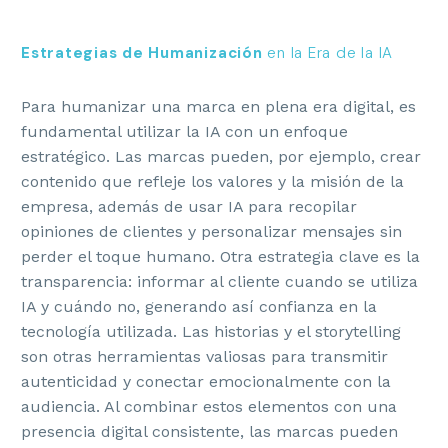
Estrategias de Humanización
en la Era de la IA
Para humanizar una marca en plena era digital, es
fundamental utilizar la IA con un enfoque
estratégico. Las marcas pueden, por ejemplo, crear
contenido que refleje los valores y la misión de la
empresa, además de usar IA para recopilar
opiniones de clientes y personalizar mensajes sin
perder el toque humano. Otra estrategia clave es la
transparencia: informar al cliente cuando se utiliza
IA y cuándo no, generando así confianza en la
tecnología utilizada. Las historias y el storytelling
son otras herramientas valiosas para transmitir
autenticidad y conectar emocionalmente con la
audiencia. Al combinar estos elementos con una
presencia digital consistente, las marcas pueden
...
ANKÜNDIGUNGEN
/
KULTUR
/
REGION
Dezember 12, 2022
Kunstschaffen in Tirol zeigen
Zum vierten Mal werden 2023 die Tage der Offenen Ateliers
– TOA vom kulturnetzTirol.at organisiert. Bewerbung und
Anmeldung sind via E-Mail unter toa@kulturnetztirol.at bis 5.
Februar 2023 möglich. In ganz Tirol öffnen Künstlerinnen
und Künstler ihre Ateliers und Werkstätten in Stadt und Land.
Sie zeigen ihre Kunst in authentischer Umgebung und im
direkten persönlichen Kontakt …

• **ASSIGNED TASK**
Search the entries for the word "Ateliers" and copy every line that holds it.

• **TASK RESPONSE**
Zum vierten Mal werden 2023 die Tage der Offenen Ateliers
und Künstler ihre Ateliers und Werkstätten in Stadt und Land.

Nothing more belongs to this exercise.